NormLayer, param_shape support dim tags (#841)

albertz · web-flow · commit 498d0a97787c · 2021-12-07T01:41:01.000+01:00
Fix #832.
diff --git a/returnn/tf/layers/basic.py b/returnn/tf/layers/basic.py
@@ -817,10 +817,10 @@ class NormLayer(_ConcatInputLayer):
   """
   layer_class = "norm"
 
-  def __init__(self, axes, param_shape="F", scale=True, bias=True, epsilon=1e-6, **kwargs):
+  def __init__(self, axes, param_shape=NotSpecified, scale=True, bias=True, epsilon=1e-6, **kwargs):
     """
-    :param str|list[str] axes: axes over which the mean and variance are computed, e.g. "F" or "TF"
-    :param str|list[str]|tuple[str]|int|list[int]|tuple[int] param_shape: shape of the scale and bias parameters.
+    :param Dim|str|list[Dim|str] axes: axes over which the mean and variance are computed, e.g. "F" or "TF"

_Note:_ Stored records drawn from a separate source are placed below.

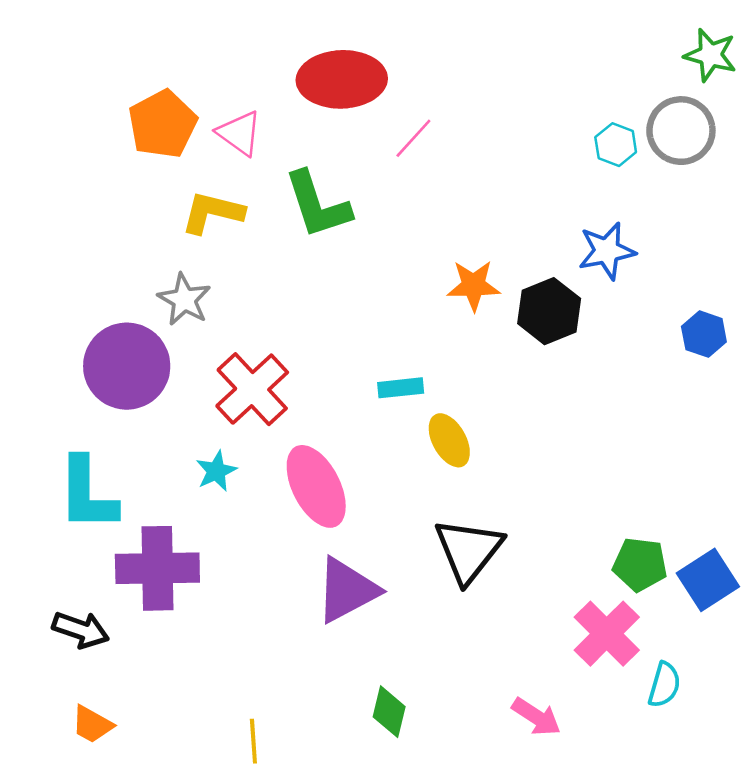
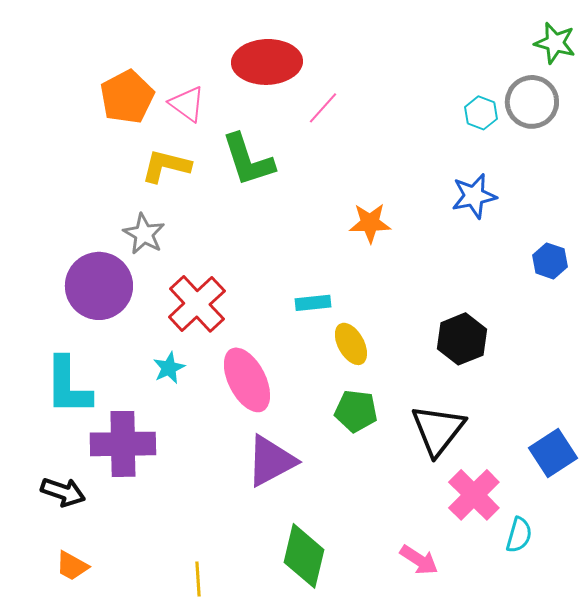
black hexagon: (549, 311) -> (462, 339), moved
black triangle: (468, 550) -> (438, 430), moved
green pentagon: (640, 564) -> (356, 411), moved
green diamond: (389, 712) -> (304, 556), size x1.6

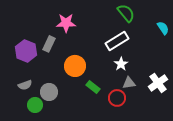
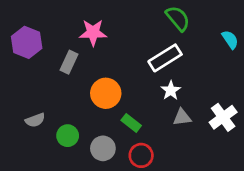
purple hexagon: (26, 51) -> (27, 42), moved
gray circle: (49, 92) -> (103, 148), moved
red circle: (117, 98) -> (141, 155), moved
green circle: (35, 105) -> (68, 136), moved

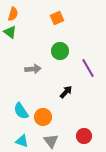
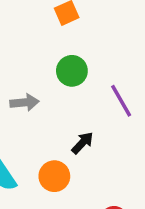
orange circle: (43, 117) -> (54, 176), moved

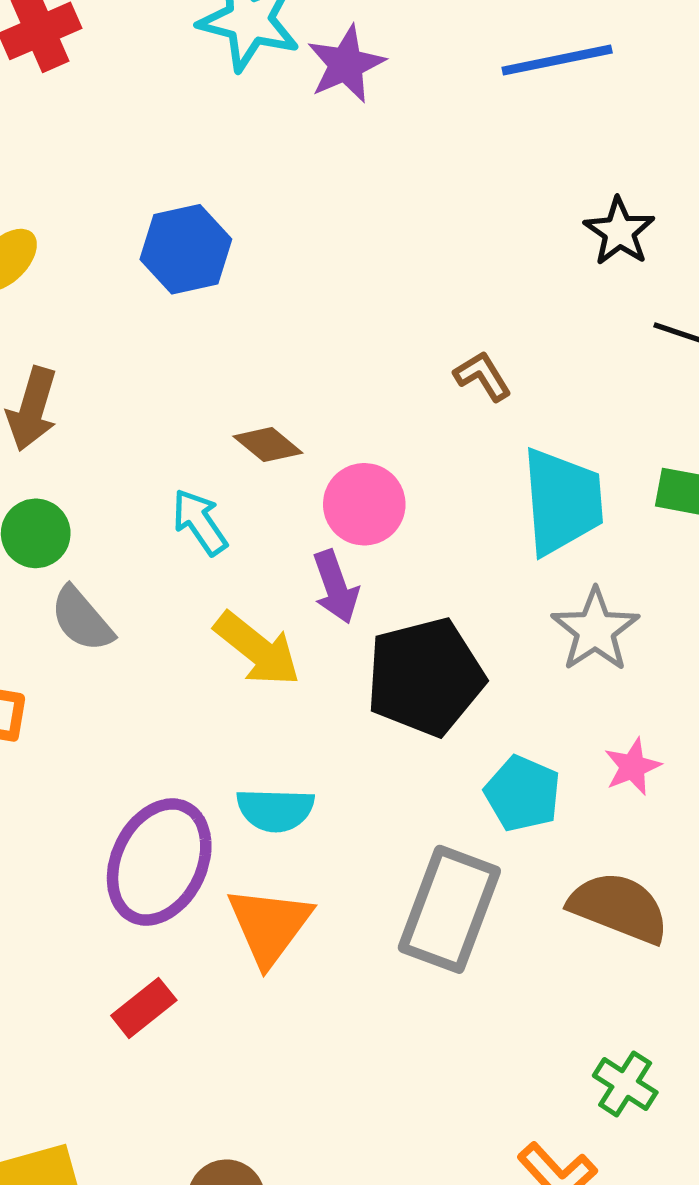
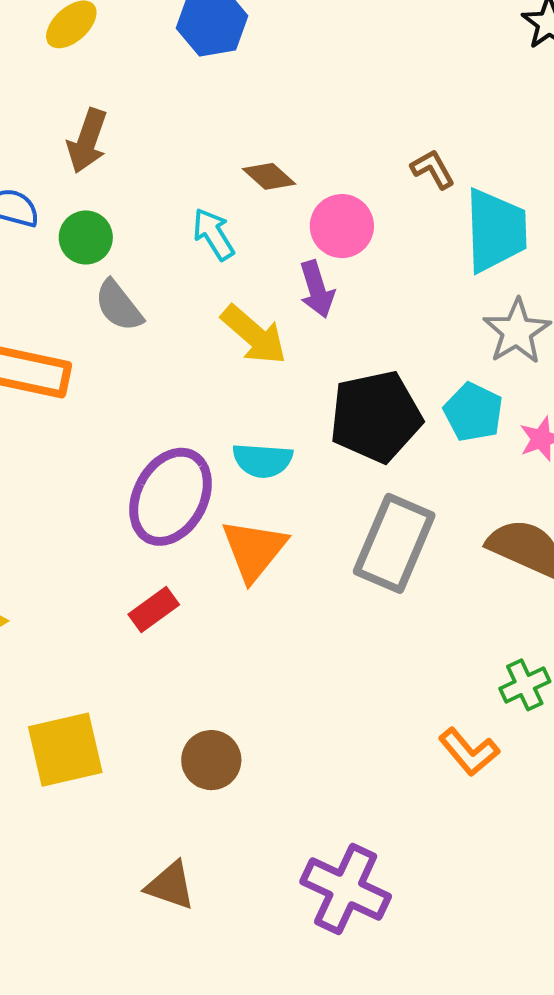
brown L-shape: (483, 376) -> (433, 169), moved
black pentagon: (425, 677) -> (376, 417), moved
cyan pentagon: (523, 794) -> (473, 412), moved
green cross: (625, 1084) -> (525, 685), turned 30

+    :param Dim|str|list[Dim|str]|tuple[Dim|str] param_shape: shape of the scale and bias parameters.
       You can also refer to (static) axes of the input, such as the feature-dim.
       This is also the default, i.e. a param-shape of [F], independent of the axes to normalize over.
     :param bool scale: add trainable scale parameters
@@ -830,11 +830,20 @@ def __init__(self, axes, param_shape="F", scale=True, bias=True, epsilon=1e-6, *
     super(NormLayer, self).__init__(**kwargs)
     assert not self.input_data.sparse
     x = self.input_data.placeholder
-    assert isinstance(param_shape, str)  # not implemented otherwise yet
-    param_axes = sorted(self.input_data.get_axes_from_description(param_shape))
-    param_shape = [self.input_data.batch_shape[axis] for axis in param_axes]
-    assert all(isinstance(dim, int) for dim in param_shape), "%s: only static param shape allowed" % self
-    param_bc_shape = [dim if axis in param_axes else 1 for (axis, dim) in enumerate(self.input_data.batch_shape)]
+    if scale or bias:
+      if param_shape is NotSpecified:
+        param_shape = "F"
+      if isinstance(param_shape, (list, tuple)):
+        param_axes = [self.input_data.get_axis_from_description(a, allow_int=False) for a in param_shape]
+      else:
+        param_axes = self.input_data.get_axis_from_description(param_shape, allow_int=False)
+      assert sorted(set(param_axes)) == sorted(param_axes), "%s: param_shape %r should be unique" % (self, param_shape)
+      param_shape = [self.input_data.batch_shape[axis] for axis in param_axes]
+      assert all(isinstance(dim, int) for dim in param_shape), "%s: only static param shape allowed" % self
+      param_dim_tags = [self.input_data.dim_tags[axis] for axis in param_axes]
+    else:
+      assert param_shape is NotSpecified or not param_shape
+      param_dim_tags = None
     axes = self.input_data.get_axes_from_description(axes)
 
     mean = tf.reduce_mean(x, axis=axes, keepdims=True, name="mean")
@@ -844,11 +853,15 @@ def __init__(self, axes, param_shape="F", scale=True, bias=True, epsilon=1e-6, *
     if scale:
       with self.var_creation_scope():
         scale_param = self.add_param(tf_compat.v1.get_variable("scale", param_shape, initializer=tf.ones_initializer()))
-      norm_x *= tf.reshape(scale_param, param_bc_shape)
+      norm_x *= (
+        Data(name="scale_param", dim_tags=param_dim_tags, placeholder=scale_param)
+        .copy_compatible_to(self.output).placeholder)
     if bias:
       with self.var_creation_scope():
         bias_param = self.add_param(tf_compat.v1.get_variable("bias", param_shape, initializer=tf.zeros_initializer()))
-      norm_x += tf.reshape(bias_param, param_bc_shape)
+      norm_x += (
+        Data(name="bias_param", dim_tags=param_dim_tags, placeholder=bias_param)
+        .copy_compatible_to(self.output).placeholder)
     self.output.placeholder = norm_x
     self.output.size_placeholder = self.input_data.size_placeholder.copy()